Re: PointGuard: It's not the Size of the Buffer, it's the Address

pageexec@freemail.hu · Tue, 19 Aug 2003 18:54:24 +0200

> >You are wrong (and even self-contradicting) here, in any case, so-called
> >information leaking can happen without having to corrupt pointers ([1],
> >[2]). Also, section 3.4.3 sublates the above.
> >
> It is true that PointGuard raises new issues with regard to information 
> leakage: before PointGuard, there was not much significance to leaking 
> pointer values from a running process, and so this now becomes a new 
> threat that needs study.

You are wrong, PG is not the one that raised the issue of information
leaking as it has been known for quite some time now [1] (i would say
ever since randomization schemes were implemented, although apparently
not everyone knew of them).

> Yes, PointGuard only protects pointer values generated by code compiled 
> with PointGuard.

In other words, does this mean that PG as you described it in your paper
is vulnerable to the most basic form of exploit techniques - shellcode
injection and execution?

> We are modifying the dynamic linker for Immunix. But that kind of 
> hacking isn't worthy of a paper, so we omitted it.

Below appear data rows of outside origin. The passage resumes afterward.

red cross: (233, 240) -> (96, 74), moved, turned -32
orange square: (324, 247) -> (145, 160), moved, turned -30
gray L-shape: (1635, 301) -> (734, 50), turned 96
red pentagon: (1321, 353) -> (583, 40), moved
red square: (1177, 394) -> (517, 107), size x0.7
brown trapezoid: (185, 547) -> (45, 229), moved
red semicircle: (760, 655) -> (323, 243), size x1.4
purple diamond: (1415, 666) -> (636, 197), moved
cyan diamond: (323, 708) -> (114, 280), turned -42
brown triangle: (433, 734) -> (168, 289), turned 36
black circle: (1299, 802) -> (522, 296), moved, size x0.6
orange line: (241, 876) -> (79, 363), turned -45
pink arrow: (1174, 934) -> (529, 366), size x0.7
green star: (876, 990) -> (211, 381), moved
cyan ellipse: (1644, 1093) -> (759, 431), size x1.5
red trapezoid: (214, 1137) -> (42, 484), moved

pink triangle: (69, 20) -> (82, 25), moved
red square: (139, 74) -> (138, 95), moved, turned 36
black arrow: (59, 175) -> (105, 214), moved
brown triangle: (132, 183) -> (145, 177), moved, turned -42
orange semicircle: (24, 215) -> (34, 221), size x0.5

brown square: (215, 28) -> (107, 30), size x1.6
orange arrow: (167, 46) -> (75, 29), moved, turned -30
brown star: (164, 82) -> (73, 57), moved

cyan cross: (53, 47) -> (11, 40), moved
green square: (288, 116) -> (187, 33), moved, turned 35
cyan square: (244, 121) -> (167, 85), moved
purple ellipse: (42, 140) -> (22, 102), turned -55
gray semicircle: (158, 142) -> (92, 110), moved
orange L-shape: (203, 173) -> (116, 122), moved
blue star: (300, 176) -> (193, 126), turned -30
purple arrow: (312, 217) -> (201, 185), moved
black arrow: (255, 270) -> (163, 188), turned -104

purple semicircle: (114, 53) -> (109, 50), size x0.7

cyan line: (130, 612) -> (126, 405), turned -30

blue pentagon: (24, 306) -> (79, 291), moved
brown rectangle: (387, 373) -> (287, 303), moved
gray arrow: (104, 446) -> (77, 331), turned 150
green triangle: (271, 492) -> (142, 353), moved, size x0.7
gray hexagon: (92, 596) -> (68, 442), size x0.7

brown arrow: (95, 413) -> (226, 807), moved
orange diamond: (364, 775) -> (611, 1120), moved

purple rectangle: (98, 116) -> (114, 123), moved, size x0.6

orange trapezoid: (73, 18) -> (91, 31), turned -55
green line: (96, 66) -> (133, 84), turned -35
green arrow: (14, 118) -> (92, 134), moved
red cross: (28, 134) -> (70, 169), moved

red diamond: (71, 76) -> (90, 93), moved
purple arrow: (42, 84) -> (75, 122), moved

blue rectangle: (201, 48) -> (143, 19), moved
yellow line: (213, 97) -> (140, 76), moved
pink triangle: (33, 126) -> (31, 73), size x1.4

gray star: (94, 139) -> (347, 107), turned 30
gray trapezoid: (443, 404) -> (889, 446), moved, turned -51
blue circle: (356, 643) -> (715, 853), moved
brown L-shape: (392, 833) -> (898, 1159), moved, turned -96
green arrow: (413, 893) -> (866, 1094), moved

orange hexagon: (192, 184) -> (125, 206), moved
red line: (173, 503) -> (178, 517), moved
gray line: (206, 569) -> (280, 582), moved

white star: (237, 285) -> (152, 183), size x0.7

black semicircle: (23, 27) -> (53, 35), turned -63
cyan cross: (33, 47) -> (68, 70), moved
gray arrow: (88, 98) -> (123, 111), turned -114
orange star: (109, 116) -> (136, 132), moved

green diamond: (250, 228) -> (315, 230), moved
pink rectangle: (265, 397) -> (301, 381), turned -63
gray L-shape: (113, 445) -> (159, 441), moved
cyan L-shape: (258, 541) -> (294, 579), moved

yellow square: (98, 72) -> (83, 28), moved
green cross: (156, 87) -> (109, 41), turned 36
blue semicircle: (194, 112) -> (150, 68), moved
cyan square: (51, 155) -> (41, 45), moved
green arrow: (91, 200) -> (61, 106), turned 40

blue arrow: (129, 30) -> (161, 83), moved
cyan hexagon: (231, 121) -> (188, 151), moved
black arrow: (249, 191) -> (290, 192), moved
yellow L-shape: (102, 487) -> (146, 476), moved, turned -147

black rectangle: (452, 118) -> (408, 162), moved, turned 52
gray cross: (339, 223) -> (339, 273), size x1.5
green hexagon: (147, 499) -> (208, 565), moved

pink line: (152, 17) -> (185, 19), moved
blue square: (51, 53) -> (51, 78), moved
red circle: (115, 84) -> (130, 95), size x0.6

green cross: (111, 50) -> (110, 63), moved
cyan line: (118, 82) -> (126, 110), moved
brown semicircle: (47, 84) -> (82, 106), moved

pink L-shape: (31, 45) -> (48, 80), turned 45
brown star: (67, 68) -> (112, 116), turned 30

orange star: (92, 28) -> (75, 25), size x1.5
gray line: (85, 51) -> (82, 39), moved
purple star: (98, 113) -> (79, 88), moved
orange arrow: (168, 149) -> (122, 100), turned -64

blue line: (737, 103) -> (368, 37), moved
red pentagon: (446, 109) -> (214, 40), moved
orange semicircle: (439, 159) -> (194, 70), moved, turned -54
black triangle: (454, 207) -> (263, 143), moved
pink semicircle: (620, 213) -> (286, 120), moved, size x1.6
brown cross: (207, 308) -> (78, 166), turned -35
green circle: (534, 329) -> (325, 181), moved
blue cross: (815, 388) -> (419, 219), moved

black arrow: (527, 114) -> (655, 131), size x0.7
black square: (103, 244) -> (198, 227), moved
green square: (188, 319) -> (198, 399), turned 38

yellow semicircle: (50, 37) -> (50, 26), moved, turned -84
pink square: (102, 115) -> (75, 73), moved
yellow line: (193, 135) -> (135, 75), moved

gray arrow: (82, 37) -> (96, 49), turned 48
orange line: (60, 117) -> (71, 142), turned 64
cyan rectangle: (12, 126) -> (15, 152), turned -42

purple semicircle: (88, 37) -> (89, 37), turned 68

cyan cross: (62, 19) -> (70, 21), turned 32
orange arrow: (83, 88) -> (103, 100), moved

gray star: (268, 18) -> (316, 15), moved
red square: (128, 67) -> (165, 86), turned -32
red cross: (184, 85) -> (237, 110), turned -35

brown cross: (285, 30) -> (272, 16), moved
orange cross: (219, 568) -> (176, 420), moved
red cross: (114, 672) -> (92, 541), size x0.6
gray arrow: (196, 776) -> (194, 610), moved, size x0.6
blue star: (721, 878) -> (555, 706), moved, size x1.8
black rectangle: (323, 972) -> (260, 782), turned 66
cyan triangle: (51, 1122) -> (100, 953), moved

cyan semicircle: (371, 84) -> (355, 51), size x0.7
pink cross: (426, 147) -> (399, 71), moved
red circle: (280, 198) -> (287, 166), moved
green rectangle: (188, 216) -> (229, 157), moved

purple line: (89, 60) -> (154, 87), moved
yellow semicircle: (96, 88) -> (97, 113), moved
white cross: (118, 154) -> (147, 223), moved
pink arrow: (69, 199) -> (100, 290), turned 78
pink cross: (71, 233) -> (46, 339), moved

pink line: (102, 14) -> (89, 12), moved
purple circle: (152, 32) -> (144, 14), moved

I did not expect a full paper about ld.so hacking but you should have
at least mentioned the very fact that you did need to do it - after all
it is part of the PG system. Also i would like to point out that at least
on i386 the PLT is generated by the normal linker (ld in binutils), so
you will have to modify it as well.

> > It would also be interesting to know how you can
> >handle the saved program counter and frame pointer just after the AST
> >level where as far as i know these entities do not even exist (and
> >hence cannot be manipulated/controlled there).
> >
> As the paper said, we are going to tag the AST expressions so that 
> spills are PG-encrypted, but this is not yet implemented.

I was not asking about register spills (which hold local variables
described at the C language level), i meant the CPU specific registers
that are used for addressing local variables (frame pointer, EBP on
i386) and control flow (instruction pointer or program counter, EIP on
i386). As far as i know, these registers are not visible at the AST
level, they are not (directly) controlled by any C language level
construct therefore encrypting/decrypting them requires special
changes - what shall they be?

> >   2). It also begs the question of what kind of performance impact PG
> >   will have once all these omissions are rectified (more on your
> >   performance evaluation below).
> >
> The only pointer load/stores that are not encrypted right now are 
> register spills. That is a rare case, so it will not affect performance 
> much.

If it is true that PG does not protect the saved instruction and frame
pointers then indeed the performance impact of the above changes will
be irrelevant - all an attacker has to do is simply use the good old
way of shellcode injection/execution without having to worry about PG
encrypted pointers. If you are going to encrypt these then i am not
convinced that the resulting impact will be so little (see [2]).

> > Also what happens
> >   with functions that take format strings and hence accept arguments of
> >   variable types (i.e., pointers and non-pointers), do you parse such
> >   format strings and convert the pointer arguments accordingly or do
> >   you turn off PG altogether for such code?
> >
> There is special case handling for varargs.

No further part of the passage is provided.